Transcribed page contents:
■ ■ ■ ■ ■
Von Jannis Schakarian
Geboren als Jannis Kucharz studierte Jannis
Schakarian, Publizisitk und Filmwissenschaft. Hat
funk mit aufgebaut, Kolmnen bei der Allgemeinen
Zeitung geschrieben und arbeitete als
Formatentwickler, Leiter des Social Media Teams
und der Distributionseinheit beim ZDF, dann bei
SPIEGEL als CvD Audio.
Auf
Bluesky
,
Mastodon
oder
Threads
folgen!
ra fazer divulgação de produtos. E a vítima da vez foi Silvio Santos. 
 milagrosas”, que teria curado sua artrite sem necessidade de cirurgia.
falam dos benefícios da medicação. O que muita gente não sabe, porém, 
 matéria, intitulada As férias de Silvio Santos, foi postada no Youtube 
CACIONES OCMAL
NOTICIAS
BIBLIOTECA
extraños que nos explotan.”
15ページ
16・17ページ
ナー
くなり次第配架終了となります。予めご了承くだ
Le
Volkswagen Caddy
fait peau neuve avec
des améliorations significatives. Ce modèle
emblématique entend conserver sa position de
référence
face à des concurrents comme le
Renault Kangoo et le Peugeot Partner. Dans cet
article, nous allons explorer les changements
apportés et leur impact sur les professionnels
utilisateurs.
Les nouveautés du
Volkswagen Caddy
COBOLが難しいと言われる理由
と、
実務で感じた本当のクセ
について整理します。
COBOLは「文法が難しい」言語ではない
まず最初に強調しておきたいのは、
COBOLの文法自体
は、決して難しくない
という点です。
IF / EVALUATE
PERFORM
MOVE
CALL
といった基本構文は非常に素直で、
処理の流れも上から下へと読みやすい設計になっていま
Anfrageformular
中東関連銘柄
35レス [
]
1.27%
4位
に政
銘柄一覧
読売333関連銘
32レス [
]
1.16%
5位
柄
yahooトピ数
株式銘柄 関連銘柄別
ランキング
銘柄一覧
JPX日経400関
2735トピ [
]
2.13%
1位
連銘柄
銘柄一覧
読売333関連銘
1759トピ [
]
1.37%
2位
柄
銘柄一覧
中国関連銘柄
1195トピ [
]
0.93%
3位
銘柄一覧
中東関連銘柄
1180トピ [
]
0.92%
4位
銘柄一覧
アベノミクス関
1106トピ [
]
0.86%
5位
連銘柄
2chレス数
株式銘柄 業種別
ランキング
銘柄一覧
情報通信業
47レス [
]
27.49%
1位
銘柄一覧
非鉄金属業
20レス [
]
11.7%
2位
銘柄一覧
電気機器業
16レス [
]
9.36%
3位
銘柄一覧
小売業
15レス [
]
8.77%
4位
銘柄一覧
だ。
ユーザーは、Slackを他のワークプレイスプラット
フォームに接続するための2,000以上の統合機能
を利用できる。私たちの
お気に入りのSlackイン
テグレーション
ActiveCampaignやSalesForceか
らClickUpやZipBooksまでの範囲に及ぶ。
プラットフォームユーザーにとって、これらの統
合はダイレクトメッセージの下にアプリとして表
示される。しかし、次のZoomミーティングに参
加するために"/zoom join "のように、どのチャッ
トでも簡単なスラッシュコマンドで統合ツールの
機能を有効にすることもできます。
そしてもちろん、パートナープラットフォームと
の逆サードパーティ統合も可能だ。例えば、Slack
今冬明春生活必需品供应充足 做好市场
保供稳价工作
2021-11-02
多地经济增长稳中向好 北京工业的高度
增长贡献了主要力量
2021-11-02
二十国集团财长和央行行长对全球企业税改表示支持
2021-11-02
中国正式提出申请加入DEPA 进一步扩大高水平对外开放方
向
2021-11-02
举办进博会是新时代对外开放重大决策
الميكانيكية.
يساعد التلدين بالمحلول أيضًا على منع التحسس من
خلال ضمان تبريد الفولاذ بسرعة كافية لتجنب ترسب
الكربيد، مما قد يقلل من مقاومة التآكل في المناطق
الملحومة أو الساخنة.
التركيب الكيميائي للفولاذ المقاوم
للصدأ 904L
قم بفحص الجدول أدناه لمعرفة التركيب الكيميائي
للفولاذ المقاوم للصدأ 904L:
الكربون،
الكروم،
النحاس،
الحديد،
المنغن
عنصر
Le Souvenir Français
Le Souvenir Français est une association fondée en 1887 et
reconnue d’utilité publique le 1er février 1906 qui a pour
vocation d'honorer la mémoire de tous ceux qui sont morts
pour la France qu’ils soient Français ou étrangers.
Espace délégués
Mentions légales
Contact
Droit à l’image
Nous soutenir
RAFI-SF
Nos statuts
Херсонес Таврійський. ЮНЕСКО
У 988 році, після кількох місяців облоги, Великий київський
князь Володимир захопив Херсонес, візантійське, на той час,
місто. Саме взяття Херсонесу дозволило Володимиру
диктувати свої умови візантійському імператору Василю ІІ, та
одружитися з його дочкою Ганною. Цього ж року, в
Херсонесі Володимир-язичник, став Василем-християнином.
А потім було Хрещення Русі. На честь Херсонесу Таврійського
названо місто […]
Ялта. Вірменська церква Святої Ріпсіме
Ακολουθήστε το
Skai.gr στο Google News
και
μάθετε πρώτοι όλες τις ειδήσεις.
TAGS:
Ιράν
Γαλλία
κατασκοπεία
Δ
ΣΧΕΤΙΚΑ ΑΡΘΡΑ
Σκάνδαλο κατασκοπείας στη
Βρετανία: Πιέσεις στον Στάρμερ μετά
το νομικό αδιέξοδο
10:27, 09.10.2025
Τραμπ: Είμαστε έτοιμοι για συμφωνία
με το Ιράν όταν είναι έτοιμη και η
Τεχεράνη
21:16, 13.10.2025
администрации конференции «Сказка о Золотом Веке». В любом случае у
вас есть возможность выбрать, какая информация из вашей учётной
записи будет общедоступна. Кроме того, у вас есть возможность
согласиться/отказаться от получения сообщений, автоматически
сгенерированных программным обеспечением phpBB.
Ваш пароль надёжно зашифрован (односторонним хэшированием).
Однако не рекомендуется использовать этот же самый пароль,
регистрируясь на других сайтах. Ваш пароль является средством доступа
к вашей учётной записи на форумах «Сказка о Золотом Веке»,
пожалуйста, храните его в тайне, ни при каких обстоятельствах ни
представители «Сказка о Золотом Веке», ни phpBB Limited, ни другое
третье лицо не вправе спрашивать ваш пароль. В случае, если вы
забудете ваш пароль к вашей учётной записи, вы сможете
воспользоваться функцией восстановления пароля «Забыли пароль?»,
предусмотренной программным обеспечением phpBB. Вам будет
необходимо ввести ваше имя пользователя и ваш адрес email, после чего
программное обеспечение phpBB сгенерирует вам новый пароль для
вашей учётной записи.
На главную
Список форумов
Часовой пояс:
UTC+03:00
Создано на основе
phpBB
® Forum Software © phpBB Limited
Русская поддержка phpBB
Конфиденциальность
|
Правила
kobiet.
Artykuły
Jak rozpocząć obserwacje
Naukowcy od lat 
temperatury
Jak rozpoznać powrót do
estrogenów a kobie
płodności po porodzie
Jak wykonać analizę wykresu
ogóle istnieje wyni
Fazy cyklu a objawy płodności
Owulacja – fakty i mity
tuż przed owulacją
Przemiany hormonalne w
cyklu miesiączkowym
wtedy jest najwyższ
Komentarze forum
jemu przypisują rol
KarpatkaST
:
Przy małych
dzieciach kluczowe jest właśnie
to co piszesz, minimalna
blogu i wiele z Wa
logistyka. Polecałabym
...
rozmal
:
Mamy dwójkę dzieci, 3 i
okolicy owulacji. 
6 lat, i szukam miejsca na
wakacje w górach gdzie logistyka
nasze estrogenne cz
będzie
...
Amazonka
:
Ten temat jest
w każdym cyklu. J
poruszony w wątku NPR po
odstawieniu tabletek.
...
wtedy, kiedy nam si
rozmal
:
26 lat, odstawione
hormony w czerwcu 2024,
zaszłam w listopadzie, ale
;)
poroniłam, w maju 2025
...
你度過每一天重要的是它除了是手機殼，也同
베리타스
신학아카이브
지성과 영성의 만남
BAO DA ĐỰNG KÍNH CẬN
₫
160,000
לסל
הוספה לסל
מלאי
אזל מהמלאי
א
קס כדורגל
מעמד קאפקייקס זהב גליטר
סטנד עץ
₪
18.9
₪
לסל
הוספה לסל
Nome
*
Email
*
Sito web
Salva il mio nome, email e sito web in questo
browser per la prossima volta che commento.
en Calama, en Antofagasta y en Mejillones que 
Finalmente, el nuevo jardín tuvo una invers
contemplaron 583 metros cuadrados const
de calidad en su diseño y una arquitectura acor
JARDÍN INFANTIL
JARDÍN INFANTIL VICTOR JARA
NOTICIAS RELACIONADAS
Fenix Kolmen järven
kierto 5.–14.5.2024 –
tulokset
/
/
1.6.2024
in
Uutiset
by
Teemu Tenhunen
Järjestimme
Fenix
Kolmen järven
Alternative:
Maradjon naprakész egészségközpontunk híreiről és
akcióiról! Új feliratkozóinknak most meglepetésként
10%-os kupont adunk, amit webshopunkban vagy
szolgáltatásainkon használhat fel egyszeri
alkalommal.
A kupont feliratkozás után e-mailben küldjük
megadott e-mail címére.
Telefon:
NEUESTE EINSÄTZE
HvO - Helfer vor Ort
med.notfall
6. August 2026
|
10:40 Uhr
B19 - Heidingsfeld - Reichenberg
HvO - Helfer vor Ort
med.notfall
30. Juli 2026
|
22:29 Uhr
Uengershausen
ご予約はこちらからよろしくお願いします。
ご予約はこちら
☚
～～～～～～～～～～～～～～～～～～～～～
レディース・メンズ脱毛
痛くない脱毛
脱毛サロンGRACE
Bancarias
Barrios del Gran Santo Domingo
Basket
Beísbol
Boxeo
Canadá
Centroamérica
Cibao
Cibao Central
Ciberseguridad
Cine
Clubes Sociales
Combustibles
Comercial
■ ■ ■ ■ ■
- _TASK REQUIREMENTS_:
Look above for the line containing "extraños que nos" and the line containing "ユーザーは、Slackを他のワークプレイスプラット". Transcribe both, with the lines between them, exactly.

- _EXERCISE SOLUTION_:
extraños que nos explotan.”
15ページ
16・17ページ
ナー
くなり次第配架終了となります。予めご了承くだ
Le
Volkswagen Caddy
fait peau neuve avec
des améliorations significatives. Ce modèle
emblématique entend conserver sa position de
référence
face à des concurrents comme le
Renault Kangoo et le Peugeot Partner. Dans cet
article, nous allons explorer les changements
apportés et leur impact sur les professionnels
utilisateurs.
Les nouveautés du
Volkswagen Caddy
COBOLが難しいと言われる理由
と、
実務で感じた本当のクセ
について整理します。
COBOLは「文法が難しい」言語ではない
まず最初に強調しておきたいのは、
COBOLの文法自体
は、決して難しくない
という点です。
IF / EVALUATE
PERFORM
MOVE
CALL
といった基本構文は非常に素直で、
処理の流れも上から下へと読みやすい設計になっていま
Anfrageformular
中東関連銘柄
35レス [
]
1.27%
4位
に政
銘柄一覧
読売333関連銘
32レス [
]
1.16%
5位
柄
yahooトピ数
株式銘柄 関連銘柄別
ランキング
銘柄一覧
JPX日経400関
2735トピ [
]
2.13%
1位
連銘柄
銘柄一覧
読売333関連銘
1759トピ [
]
1.37%
2位
柄
銘柄一覧
中国関連銘柄
1195トピ [
]
0.93%
3位
銘柄一覧
中東関連銘柄
1180トピ [
]
0.92%
4位
銘柄一覧
アベノミクス関
1106トピ [
]
0.86%
5位
連銘柄
2chレス数
株式銘柄 業種別
ランキング
銘柄一覧
情報通信業
47レス [
]
27.49%
1位
銘柄一覧
非鉄金属業
20レス [
]
11.7%
2位
銘柄一覧
電気機器業
16レス [
]
9.36%
3位
銘柄一覧
小売業
15レス [
]
8.77%
4位
銘柄一覧
だ。
ユーザーは、Slackを他のワークプレイスプラット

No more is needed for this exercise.